Classes of separation required for participation

Recyclable, compostable, hazardous and waste definitions

Recyclable packaging materials, community donations, and electrical discards are all collectively known as 'dry property" within the terms of the National Integrated Waste Management Act.

Organic and compostable kitchen, household, and soft garden waste, which by definition are offsets of the natural growth of your property or organic assets, are all collectively known as 'wet property" within the terms of the National Integrated Waste Management Act.

Hazardous waste refers to materials that are potentially harmful to human health, or the environment. This includes batteries, paints, solvents, pesticides, and certain chemicals. This class of property must be dealt with correctly by professionals, or safely added to the waste for municipal collection.

Waste, by definition, has neither harvestable nor recoverable social, financial, or beneficial environmental values and must be placed within the wheelie bin or receptacle hired from the municipality to deal with your waste property correctly.

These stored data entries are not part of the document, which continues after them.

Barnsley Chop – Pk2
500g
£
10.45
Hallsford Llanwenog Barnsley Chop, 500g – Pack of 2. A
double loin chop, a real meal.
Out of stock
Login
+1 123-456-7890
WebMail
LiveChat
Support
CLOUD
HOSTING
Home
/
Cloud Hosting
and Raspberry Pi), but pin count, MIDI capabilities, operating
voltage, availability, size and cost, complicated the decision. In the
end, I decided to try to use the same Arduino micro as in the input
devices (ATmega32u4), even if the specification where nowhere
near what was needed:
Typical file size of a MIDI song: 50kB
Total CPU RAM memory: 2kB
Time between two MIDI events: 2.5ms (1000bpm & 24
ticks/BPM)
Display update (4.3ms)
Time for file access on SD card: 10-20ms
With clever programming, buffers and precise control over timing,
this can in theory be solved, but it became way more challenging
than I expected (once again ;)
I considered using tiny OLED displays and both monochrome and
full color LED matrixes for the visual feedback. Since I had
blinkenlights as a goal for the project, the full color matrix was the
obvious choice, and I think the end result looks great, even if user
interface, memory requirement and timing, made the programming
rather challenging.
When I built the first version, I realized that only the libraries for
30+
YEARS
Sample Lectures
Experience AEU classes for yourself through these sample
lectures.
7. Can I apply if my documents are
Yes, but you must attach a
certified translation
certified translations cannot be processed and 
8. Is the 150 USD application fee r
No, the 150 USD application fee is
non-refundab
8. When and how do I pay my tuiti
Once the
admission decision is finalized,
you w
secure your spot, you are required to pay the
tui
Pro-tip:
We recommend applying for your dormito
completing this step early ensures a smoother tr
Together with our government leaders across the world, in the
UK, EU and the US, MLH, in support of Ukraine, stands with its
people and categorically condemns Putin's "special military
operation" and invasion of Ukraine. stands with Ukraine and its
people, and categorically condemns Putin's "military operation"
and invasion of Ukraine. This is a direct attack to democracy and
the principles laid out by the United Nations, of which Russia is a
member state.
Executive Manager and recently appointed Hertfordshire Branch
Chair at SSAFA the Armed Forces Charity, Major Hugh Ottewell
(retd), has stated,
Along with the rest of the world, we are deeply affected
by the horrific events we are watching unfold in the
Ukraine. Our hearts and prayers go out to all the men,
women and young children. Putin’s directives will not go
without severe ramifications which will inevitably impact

From 2008, wet and dry property must be separated before collection, and may be added separately to the municipal waste collection if there is no other choice.

Reasons to separate property from waste may surprise you.

Residents in South Africa are required to follow the prescribed laws of waste separation for several reasons:

  1. Environmental Protection: Waste separation helps protect the environment by minimizing the amount of waste that ends up in landfills or is improperly disposed of. Separating waste at the source allows for more efficient recycling, composting, and treatment of different waste streams, reducing the overall environmental impact.
  2. Resource Conservation: Separating waste into different categories allows for the recovery and reuse of valuable resources. Materials such as paper, plastic, glass, and metal can be recycled, reducing the need for raw material extraction and energy-intensive manufacturing processes.
  3. Health and Sanitation: Proper waste separation minimizes the health risks associated with improper waste management. Separating wet waste, such as food scraps, from dry waste helps prevent the proliferation of pests, odours, and diseases.

I remind you again quickly that constitutionally protected property ownership by definition has inherent and easily harvestable social, financial, and environmental values, while waste has none.

By following property/waste separation requirements and categorizing property/waste correctly, residents can contribute to sustainable waste management practices, promote resource conservation, reduce pollution, and support initiatives such as composting and recycling, leading to improved environmental and socio-economic outcomes.